BIST 9.660
DOLAR 34,62
EURO 36,35
ALTIN 2.916,89
HABER /  GÜNCEL

Kekeç, sanal sapıkları garipsemedi

Hürriyet yazarı Özdemir İnce'nin dünkü köşesinde "İnternet haydutları"ndan yana yakınması, Yeni Şafak yazarı Ahmet Kekeç'in komiğine gitti.

Abone ol

Ahmet Kekeç, "İnternet haydutu." isimli yazısında Özdemir İnce'yi garipsedi. İnce'nin internet üzerinden ahlaksız sözler söyleyenlere kızgınlığı, Kekeç'i sadece güldürdü.

Ben o yollardan geçip kemale erdiğim (!) için, Özdemir İnce'nin "aslında kendine önem atfediyor" şeklinde de yorumlanabilecek şikayet yazısını gülümseyerek okudum.

Birileri, daha doğrusu bir okuyucusu İnce'ye mail yoluyla hakaret etmiş, "Özdemir dallaması", "Ulan dallama Özdemir İnce", "A geri zekalı" diyerek. O da çok sinirlenmiş, Adalet Bakanlığı'nı ve savcıları göreve çağırıyor...

Bir tarihte "kule-minare" tartışması yapmıştık, o da bana benzeri sözlerle hakaret etmişti (Bkz "Gösteri" dergisi), düşman (!) sayılırız. Fakat gün, Haşmet Babaoğlu'nun da zaman zaman altını "kalın kalem"le çizdiği gibi (hep de "kalın kalem"le çizer), "düşmanlık günü" değil. Hepimiz internet mağduruyuz. Hepimiz bir Özdemir İnce'yiz... Peh!

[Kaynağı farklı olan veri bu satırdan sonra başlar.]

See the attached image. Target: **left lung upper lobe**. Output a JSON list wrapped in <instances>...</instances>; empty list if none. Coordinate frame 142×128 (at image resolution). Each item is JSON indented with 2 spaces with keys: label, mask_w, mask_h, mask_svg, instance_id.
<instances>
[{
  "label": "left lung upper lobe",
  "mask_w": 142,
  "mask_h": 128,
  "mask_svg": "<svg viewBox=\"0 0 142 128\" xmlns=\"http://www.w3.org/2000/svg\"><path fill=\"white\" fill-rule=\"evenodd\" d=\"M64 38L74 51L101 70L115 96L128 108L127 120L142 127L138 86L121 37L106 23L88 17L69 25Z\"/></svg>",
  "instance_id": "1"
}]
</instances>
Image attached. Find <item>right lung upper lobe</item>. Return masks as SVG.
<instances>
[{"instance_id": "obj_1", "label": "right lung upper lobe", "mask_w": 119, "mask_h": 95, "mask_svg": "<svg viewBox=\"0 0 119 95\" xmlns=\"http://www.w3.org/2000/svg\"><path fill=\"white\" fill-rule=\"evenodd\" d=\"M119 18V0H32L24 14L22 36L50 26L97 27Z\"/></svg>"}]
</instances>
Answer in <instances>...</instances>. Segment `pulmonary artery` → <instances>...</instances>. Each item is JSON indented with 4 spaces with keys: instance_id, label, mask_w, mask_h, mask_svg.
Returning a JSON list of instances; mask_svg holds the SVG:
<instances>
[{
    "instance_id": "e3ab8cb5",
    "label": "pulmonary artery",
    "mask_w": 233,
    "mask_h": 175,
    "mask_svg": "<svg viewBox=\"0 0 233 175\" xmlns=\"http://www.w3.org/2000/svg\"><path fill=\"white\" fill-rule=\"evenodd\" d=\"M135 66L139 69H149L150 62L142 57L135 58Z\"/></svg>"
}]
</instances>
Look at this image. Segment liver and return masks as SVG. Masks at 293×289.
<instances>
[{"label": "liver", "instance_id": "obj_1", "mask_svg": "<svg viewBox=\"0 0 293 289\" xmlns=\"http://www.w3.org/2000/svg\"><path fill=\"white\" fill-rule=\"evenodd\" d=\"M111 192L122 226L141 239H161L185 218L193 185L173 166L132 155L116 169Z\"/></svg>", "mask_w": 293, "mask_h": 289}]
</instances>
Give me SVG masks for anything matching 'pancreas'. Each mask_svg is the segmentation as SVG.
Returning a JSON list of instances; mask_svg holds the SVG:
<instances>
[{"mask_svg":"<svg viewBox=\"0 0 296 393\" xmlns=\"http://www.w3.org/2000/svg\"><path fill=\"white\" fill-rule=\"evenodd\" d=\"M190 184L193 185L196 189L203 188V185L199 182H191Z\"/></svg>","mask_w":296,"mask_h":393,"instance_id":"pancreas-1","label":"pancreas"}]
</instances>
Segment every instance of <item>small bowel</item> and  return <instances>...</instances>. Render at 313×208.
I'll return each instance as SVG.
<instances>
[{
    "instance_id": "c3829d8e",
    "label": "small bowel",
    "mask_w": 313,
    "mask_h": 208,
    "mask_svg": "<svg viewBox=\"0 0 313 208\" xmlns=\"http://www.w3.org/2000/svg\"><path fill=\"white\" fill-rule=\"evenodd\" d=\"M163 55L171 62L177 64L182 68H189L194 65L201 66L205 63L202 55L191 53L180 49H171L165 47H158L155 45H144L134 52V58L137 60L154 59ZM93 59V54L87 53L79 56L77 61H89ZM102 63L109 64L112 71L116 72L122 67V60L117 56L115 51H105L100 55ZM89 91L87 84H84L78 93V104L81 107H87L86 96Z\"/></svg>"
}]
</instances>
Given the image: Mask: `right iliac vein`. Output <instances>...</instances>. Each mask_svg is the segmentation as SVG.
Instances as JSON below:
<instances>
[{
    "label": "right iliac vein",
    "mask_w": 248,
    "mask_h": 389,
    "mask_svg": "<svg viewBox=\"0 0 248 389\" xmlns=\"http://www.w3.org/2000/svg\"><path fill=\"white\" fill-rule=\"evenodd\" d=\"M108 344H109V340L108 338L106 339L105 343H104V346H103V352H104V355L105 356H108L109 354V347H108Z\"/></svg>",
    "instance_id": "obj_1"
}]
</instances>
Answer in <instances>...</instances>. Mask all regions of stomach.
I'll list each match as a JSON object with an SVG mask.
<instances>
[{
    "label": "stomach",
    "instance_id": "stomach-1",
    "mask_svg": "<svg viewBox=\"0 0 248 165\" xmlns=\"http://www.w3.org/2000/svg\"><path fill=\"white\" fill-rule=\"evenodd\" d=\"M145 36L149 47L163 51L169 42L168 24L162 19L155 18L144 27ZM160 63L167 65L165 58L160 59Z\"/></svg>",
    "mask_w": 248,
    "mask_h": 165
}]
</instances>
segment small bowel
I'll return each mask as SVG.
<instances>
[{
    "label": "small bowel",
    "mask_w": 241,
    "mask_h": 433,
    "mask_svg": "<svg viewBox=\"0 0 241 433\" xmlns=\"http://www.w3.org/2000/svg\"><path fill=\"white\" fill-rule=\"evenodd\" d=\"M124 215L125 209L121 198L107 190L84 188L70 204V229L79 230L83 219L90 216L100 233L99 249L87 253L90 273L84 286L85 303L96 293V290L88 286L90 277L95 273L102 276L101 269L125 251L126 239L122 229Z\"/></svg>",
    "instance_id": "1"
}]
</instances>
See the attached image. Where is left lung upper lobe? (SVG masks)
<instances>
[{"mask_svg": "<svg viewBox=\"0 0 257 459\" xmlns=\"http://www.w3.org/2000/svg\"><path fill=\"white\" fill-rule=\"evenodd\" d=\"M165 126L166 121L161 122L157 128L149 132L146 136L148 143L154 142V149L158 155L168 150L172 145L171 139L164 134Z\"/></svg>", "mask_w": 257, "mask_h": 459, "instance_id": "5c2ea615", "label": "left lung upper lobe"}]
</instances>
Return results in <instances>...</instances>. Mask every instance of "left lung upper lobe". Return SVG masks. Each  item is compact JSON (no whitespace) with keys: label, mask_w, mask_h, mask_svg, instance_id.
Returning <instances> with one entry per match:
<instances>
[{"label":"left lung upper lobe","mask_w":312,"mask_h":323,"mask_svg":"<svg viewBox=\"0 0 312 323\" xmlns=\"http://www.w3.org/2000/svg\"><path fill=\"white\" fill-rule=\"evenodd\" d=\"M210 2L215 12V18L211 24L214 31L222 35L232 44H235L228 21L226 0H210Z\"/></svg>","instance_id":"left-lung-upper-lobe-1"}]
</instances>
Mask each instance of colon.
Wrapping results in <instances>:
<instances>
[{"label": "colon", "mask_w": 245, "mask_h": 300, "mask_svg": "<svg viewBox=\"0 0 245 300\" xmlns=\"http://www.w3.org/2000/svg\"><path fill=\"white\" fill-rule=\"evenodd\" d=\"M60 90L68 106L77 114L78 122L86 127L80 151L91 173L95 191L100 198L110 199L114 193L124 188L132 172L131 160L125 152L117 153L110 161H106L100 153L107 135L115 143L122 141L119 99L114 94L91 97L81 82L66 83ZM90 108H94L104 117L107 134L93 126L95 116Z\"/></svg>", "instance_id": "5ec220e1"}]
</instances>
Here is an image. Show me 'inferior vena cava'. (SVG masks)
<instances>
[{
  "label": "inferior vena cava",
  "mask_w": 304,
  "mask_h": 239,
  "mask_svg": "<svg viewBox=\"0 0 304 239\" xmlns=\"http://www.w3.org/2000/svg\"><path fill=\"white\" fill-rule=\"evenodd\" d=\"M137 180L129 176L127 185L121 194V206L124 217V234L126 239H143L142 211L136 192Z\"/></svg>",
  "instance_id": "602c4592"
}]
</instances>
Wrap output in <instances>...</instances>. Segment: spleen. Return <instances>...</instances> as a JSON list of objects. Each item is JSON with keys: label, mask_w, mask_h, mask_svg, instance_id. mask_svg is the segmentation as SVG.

Eğer dinlerse, bazı naçiz tavsiyelerde bulunmak istiyorum.

İnternet ortamı denetimsizdir.

1 Nisan'a kadar ne Adalet Bakanlığı, ne savcılar bir şey yapabilir

Servis sağlayacılarına yazıp, küfürlü mail gönderenlerin engellenmesi cihetine gitmek de belki bir çözümdür, ama kesin ve köklü çözüm, bence, bu tür mailleri görmemek, duymamak, oralı olmamak...

Hani, amiral gemisinin kaptanı diyordu ya, "Buna ister kaşarlanma deyin, ister yaralarla yaşamayı öğrenme... Artık hiçbirinden etkilenmiyorum. Kendimi bir tür psikolojik korumaya aldım."

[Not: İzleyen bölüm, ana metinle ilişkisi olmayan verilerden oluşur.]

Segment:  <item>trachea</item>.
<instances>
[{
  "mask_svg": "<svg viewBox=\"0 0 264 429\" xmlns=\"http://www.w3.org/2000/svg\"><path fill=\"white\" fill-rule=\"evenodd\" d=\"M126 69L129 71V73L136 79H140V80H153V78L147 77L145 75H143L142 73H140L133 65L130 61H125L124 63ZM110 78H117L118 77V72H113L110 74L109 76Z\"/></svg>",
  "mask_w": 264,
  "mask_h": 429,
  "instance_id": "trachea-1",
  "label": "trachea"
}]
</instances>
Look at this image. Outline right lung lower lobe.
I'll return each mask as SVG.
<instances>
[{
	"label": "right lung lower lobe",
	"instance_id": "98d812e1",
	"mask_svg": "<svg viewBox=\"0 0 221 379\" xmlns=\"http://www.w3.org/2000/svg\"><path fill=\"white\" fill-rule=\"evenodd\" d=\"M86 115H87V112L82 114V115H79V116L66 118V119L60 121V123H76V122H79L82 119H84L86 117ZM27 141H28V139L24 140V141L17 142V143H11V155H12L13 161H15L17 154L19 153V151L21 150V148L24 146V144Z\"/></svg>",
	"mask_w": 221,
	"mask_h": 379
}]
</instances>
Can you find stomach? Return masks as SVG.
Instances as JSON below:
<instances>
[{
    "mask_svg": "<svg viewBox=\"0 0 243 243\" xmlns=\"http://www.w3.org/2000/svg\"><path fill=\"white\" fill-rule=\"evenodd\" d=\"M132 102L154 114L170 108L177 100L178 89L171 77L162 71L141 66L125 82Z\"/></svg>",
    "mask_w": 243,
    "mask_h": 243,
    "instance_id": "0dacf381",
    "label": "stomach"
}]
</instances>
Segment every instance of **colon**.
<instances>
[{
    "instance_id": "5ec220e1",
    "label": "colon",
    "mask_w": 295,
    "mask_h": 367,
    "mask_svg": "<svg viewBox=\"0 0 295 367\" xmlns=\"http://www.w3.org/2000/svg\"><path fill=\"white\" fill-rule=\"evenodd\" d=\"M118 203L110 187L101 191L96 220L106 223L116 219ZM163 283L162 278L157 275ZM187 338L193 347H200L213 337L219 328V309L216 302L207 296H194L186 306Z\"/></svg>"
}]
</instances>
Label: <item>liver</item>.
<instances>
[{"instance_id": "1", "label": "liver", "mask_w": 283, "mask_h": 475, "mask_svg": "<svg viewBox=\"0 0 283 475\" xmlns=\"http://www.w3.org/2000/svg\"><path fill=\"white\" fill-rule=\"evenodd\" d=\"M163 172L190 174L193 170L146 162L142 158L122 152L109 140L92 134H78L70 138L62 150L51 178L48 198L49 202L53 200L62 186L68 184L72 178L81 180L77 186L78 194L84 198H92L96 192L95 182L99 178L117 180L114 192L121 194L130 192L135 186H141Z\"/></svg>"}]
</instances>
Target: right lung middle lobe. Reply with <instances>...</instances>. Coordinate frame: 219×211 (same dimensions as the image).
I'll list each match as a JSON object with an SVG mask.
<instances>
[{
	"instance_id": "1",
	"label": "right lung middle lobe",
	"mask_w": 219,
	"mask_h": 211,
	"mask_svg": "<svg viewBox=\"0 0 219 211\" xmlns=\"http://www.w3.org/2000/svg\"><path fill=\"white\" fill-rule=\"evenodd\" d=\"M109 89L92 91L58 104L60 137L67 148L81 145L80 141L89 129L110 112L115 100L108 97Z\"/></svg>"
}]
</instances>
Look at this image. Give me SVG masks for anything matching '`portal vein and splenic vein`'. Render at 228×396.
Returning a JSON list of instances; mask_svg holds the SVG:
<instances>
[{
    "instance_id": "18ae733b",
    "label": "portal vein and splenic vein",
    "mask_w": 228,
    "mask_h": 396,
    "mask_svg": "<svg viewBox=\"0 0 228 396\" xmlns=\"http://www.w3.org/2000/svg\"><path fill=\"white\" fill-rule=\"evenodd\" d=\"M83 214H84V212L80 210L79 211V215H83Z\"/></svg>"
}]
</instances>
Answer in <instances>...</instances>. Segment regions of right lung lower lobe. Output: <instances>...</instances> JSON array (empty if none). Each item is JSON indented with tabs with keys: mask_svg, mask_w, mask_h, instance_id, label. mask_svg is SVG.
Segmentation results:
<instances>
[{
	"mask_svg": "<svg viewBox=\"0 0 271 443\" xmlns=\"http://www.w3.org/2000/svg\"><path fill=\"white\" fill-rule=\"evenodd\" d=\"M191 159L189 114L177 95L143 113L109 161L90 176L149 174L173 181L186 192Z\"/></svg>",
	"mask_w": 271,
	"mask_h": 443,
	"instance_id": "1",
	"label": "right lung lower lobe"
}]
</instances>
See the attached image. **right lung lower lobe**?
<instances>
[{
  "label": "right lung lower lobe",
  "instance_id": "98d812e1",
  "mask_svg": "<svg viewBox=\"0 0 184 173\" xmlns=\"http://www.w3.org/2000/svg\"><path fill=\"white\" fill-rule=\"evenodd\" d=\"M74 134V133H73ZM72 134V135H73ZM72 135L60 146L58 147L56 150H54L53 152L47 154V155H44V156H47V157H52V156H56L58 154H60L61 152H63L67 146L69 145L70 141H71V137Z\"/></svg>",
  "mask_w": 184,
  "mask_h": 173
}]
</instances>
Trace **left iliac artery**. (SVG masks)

Ayıptır söylemesi, benim de böyle üç-beş sapığım var.

Biri, SSK'dan emekli olduğunu söyleyen düşük zekalı bir kemalist... Herif, ne yazsam basıyor küfrü. İçinde zeka kıvılcımı taşıyan ve belli bir düzeye işaret eden küfre amenna... Adam öyle sözcükler, öyle benzetmeler, öyle metaforlar kullanmalı ki, sen "E, pes valla" demelisin. Bizim SSK emeklisi hem cahil, hem salak, hem de (Ülkü Tamer'in ünlü dizesinde olduğu gibi) şişman herkesten...

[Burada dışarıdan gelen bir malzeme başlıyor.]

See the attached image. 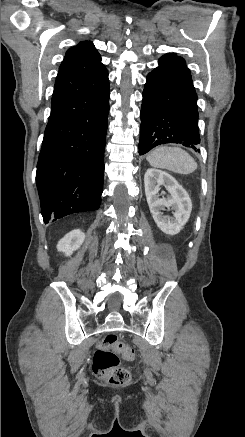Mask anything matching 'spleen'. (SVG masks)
<instances>
[{
	"label": "spleen",
	"instance_id": "1",
	"mask_svg": "<svg viewBox=\"0 0 245 437\" xmlns=\"http://www.w3.org/2000/svg\"><path fill=\"white\" fill-rule=\"evenodd\" d=\"M146 159L155 168H162L179 174L187 175L197 168L194 158L178 147H157L147 155Z\"/></svg>",
	"mask_w": 245,
	"mask_h": 437
}]
</instances>
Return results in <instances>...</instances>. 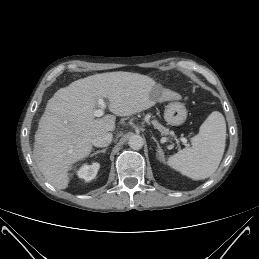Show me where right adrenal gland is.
Returning <instances> with one entry per match:
<instances>
[{
  "instance_id": "1",
  "label": "right adrenal gland",
  "mask_w": 259,
  "mask_h": 259,
  "mask_svg": "<svg viewBox=\"0 0 259 259\" xmlns=\"http://www.w3.org/2000/svg\"><path fill=\"white\" fill-rule=\"evenodd\" d=\"M106 150H107V148L102 149V150H97V151L93 152V153L90 155V157H92V156H94V155H97V154H99V153H105Z\"/></svg>"
}]
</instances>
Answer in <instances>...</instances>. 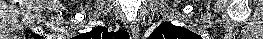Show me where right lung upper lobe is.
Segmentation results:
<instances>
[{
    "label": "right lung upper lobe",
    "mask_w": 263,
    "mask_h": 39,
    "mask_svg": "<svg viewBox=\"0 0 263 39\" xmlns=\"http://www.w3.org/2000/svg\"><path fill=\"white\" fill-rule=\"evenodd\" d=\"M101 35L103 38H112V37H116V39H120L121 35H128L125 31H118L116 33L114 32H111V33H108V29L105 28V27H97L95 29H93L91 32L89 33H86V36L84 38H89V39H93V38H101Z\"/></svg>",
    "instance_id": "cb5924a9"
}]
</instances>
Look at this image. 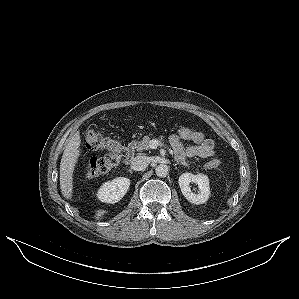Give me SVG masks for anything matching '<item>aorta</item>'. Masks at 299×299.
Listing matches in <instances>:
<instances>
[{
    "label": "aorta",
    "mask_w": 299,
    "mask_h": 299,
    "mask_svg": "<svg viewBox=\"0 0 299 299\" xmlns=\"http://www.w3.org/2000/svg\"><path fill=\"white\" fill-rule=\"evenodd\" d=\"M155 173L158 177H166L167 174L169 173V167L165 164H159L155 168Z\"/></svg>",
    "instance_id": "762f6f07"
}]
</instances>
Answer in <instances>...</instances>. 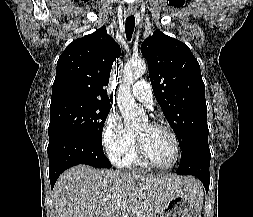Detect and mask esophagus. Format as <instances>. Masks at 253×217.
Here are the masks:
<instances>
[{"instance_id":"34e87169","label":"esophagus","mask_w":253,"mask_h":217,"mask_svg":"<svg viewBox=\"0 0 253 217\" xmlns=\"http://www.w3.org/2000/svg\"><path fill=\"white\" fill-rule=\"evenodd\" d=\"M134 12H135V9H133V8H129V9L127 10V13H128L129 15L134 14Z\"/></svg>"}]
</instances>
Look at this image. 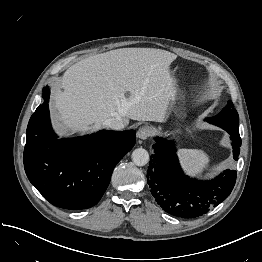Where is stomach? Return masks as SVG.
<instances>
[{"mask_svg":"<svg viewBox=\"0 0 262 262\" xmlns=\"http://www.w3.org/2000/svg\"><path fill=\"white\" fill-rule=\"evenodd\" d=\"M178 98H179V91H178V89H177V91H176V93H175V95H174L173 100H176V99H178ZM176 132L178 133L179 130H177Z\"/></svg>","mask_w":262,"mask_h":262,"instance_id":"stomach-1","label":"stomach"}]
</instances>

Biri de, maillerinde gerçek adını ve açık adresini kullanıyordu.

Delikanlı çocuk!

Dört yıl boyunca düzenli periyodlarla küfür yolladı, ne yaparsa yapsın mahkemeye vermeyeceğimi öğrenince de, muhtemelen utandı, yazmaktan vazgeçti.

Daha bir sürü var...

Artık belli adreslere ve grup yazışmalarına "blokaj" uyguluyorum, gelen iletiler "doooğru" çöp kutusuna. Görmüyorum, okumuyorum, canım da sıkılmıyor. Mesela, SSK emeklisi manyak bu yazıyı okuduktan sonra mutlaka bir "küfürname" döşenecek, ama ben görmeyeceğim. Bu kez onun canı sıkılacak.

Özdemir İnce de böyle yapsın, potansiyel adreslere ve grup yazışmalarına blokaj uygulasın, o da rahat etsin, biz de rahat edelim.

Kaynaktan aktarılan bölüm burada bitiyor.